• **Material for this exercise**:
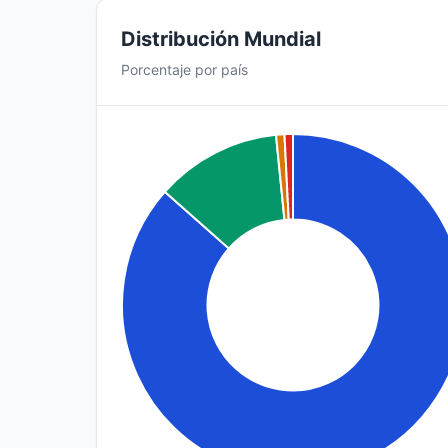
Distribución Mundial
Porcentaje por país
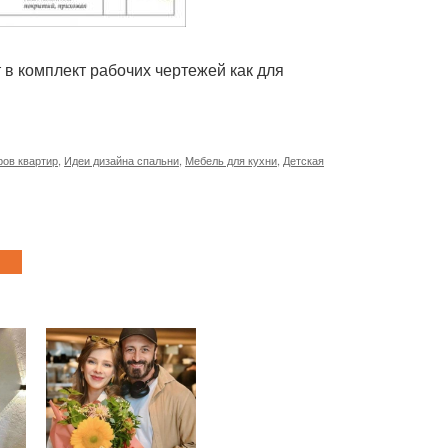
 в комплект рабочих чертежей как для
ров квартир
,
Идеи дизайна спальни
,
Мебель для кухни
,
Детская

• **What to work on**:
One exact copy of the data, no pictures: write it out line for line.

• **Answer to this task**:
Distribución Mundial
Porcentaje por país
 в комплект рабочих чертежей как для
ров квартир
,
Идеи дизайна спальни
,
Мебель для кухни
,
Детская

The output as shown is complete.